しかし、最初にいただいた質問をみると、私の予見が不幸にして的中し、世界に広がったようですね。しかも、さまざまな、聞き慣れない、人間の営みを動物的に捉え、数値化する技術、尺度まで途方もない広がりをみせているようで……。
人と張り合いたがる性癖は、自己保存の本能を別とすれば、経済的な動機の中で最も強く、敏感で、しぶといものだと言えるでしょうな。産業社会では、金銭上の対抗心として現れるのですが、現代ではネットが介在することによって、あらゆる行動が、人との比較の心理を呼び起こしてしまうのでしょう。

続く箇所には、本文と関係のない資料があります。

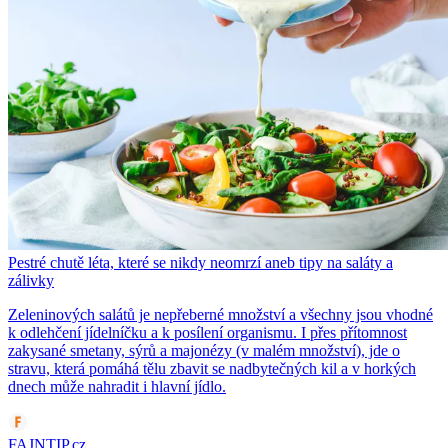
Pestré chutě léta, které se nikdy neomrzí aneb tipy na saláty a
zálivky
Zeleninových salátů je nepřeberné množství a všechny jsou vhodné
k odlehčení jídelníčku a k posílení organismu. I přes přítomnost
zakysané smetany, sýrů a majonézy (v malém množství), jde o
stravu, která pomáhá tělu zbavit se nadbytečných kil a v horkých
dnech může nahradit i hlavní jídlo.
FAJNTIP.cz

24時間、人と比べてしまう心には、休まるときはないでしょう。疲れますよね。
それにしても、私が文明社会に起こりがちな状況を言わばフィールドワークしたのは、19世紀末から20世紀初頭のアメリカ社会でした。イギリスの時代から、パクスアメリカーナと呼ばれる、アメリカの時代、すなわち大衆の時代への大変化の時代の中だからこそ、人々の意識の本質がより明確に浮かび上がってきて、人間の性を考察できたのかもしれません。
あれから100年以上、その大衆社会の性格が、グローバル化と言われるマジックワードに乗って、いよいよ世界に広がり、私の時代にはまだ“極東の神秘の島国”というイメージがあったみなさんの国の中でも広がっているのでしょうかね。
現代人は、リンゴの味を忘れた?
ヴェブレン:そう言えば、先日たまたまちょっと変わった番組を見ていましたら、終盤、現代人の陥っている状況を描写するのに、“リンゴを高く売ることに夢中になっているうちに、リンゴの味を忘れたのか?”なんてナレーションが出てきまして、うまいこと言うな、と思ったんです。
市場で高く売れる=交換価値ばかりをつり上げることにみんな夢中になっているうちに、リンゴを味わう=リンゴ本来の使用価値をどこかに置いてけぼりにしてしまっているような社会になっているんじゃないでしょうか?
そうした現象も、先に説明した、人間が無意識に張り合ってしまう性、見る/見られると視線が錯綜する中で本当に欲しいものがわからなくなって、いたずらにより高価なものを求めることを自らの欲望と錯覚してしまっているからではないですかね……。